1

My requirement is to encrypt personal identification columns of table. For which I have written a small code which selects the data in batches and insert into new table with few extra columns.

Problem is when i run my code , it works good in begining but stops inserting record in db.
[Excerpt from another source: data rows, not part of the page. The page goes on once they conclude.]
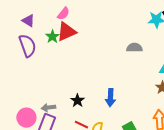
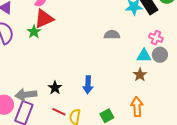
green star: (52, 37) -> (34, 32), moved
gray arrow: (48, 108) -> (26, 95), size x1.5

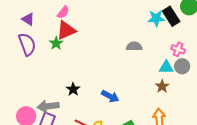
blue arrow: (88, 85) -> (110, 96), turned -66
black star: (55, 88) -> (73, 89), moved

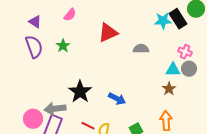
red triangle: (66, 30) -> (108, 33), moved
black star: (73, 89) -> (80, 92), size x1.6

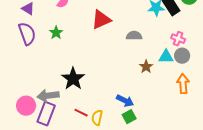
brown star: (169, 89) -> (146, 67), moved
blue arrow: (117, 99) -> (125, 101), moved
orange arrow: (166, 121) -> (183, 84), moved

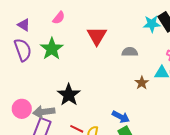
red triangle: (101, 20) -> (97, 36), turned -35
green star: (56, 33) -> (52, 49), size x1.6
pink circle: (26, 106) -> (22, 109), moved

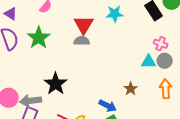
cyan star: (152, 24) -> (115, 14), moved
gray semicircle: (130, 52) -> (82, 41), moved
brown star: (142, 83) -> (131, 89), moved

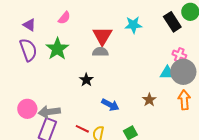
gray circle: (165, 61) -> (183, 72), size x1.6
black star: (56, 84) -> (86, 80), moved, size x0.6
blue arrow: (108, 106) -> (110, 105), moved

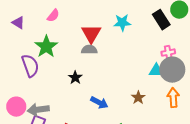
purple semicircle: (28, 50) -> (30, 66), moved
pink cross: (179, 55) -> (168, 53), turned -32

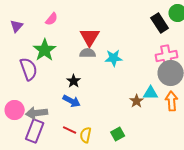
purple triangle: (18, 23) -> (17, 26), turned 40
cyan star: (122, 23) -> (114, 58), moved
pink cross: (168, 53) -> (167, 56), size x1.5
cyan triangle: (156, 71) -> (151, 93), moved
blue arrow: (99, 103) -> (72, 101), moved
It does not print any exception as well.

This is my connection pool config.

private BlockingQueue<EntityManager>  getConnectionPool(int poolSize) throws InterruptedException {
   // List<EntityManager> list = new ArrayList<>();
    BlockingQueue<EntityManager> queue = new ArrayBlockingQueue<>(poolSize);
    int i = poolSize;
    do
    {


        EntityManager entityManager = connectionService.getEm();
        queue.put(entityManager);
        //list.add(entityManager);
        i--;
    }
    while (i != 0);

    return queue;
}

This is the class from where everything starts. It calculates the total number of batches and calls one method for executor service.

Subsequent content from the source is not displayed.